§ **What to work on**:
Scan the material that follows. Copy every line containing the word "your".
*** Opening of Data for the task ***
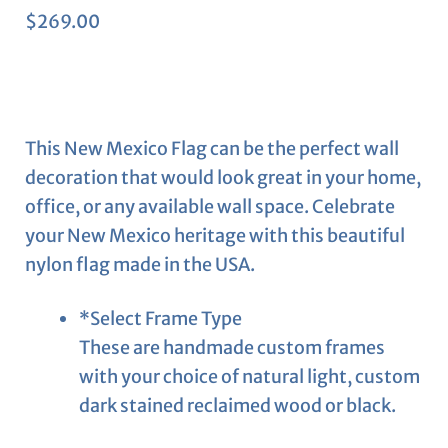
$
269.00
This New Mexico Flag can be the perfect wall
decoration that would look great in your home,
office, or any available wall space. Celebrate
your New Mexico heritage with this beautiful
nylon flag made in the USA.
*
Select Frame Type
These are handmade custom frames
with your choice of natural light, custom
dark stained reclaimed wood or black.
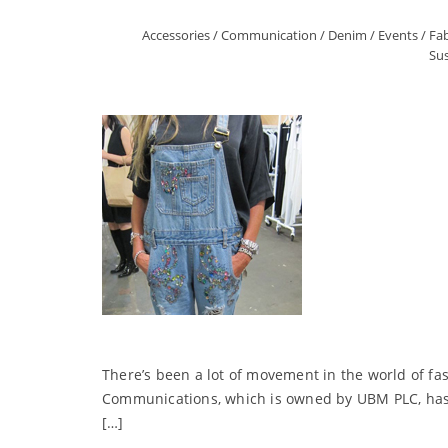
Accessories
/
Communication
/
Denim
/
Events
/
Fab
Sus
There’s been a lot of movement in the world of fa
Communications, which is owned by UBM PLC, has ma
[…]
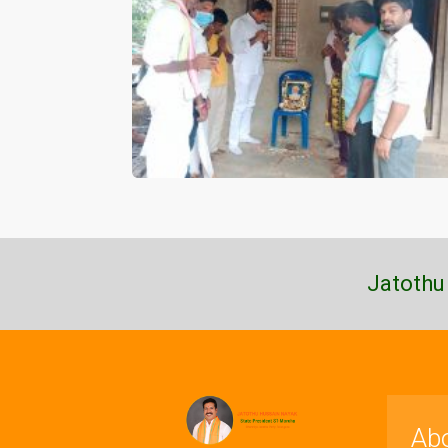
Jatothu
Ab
*** Close of Data for the task ***
*** Opening of Data for the task ***
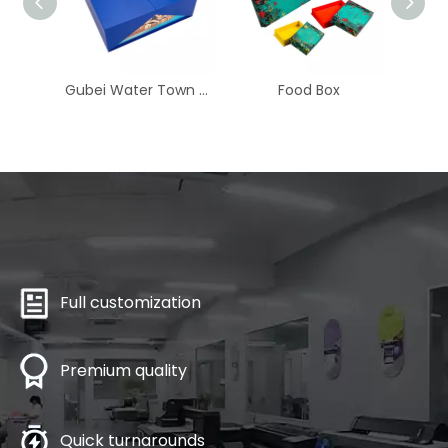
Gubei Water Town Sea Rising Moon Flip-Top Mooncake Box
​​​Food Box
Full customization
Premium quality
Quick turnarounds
*** Close of Data for the task ***
*** Opening of Data for the task ***
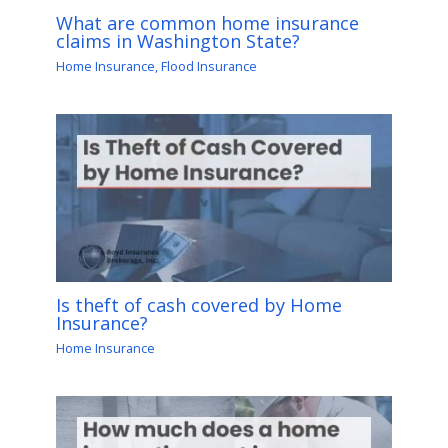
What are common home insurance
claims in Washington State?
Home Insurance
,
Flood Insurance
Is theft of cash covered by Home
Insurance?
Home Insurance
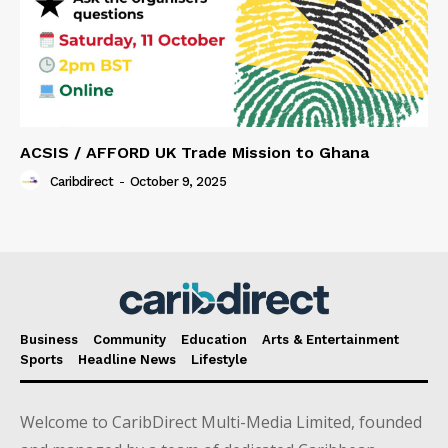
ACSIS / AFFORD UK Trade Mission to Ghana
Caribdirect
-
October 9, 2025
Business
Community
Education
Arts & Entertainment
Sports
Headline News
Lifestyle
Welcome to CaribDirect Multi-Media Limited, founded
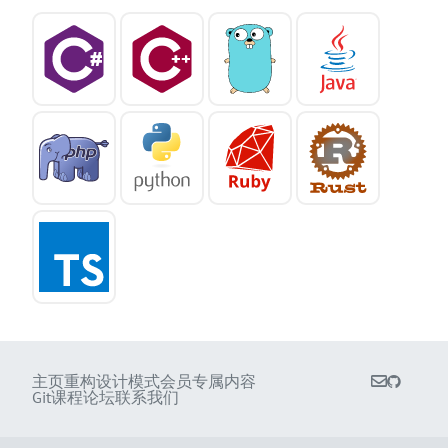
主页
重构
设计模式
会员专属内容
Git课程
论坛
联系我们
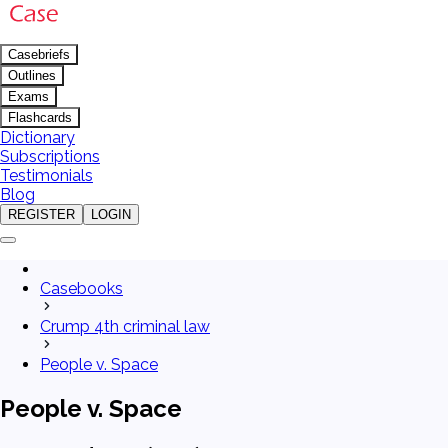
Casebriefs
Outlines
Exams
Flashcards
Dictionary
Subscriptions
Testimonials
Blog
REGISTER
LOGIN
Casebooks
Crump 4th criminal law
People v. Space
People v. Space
*** Close of Data for the task ***
§ **Solved problem**:
decoration that would look great in your home,
your New Mexico heritage with this beautiful
with your choice of natural light, custom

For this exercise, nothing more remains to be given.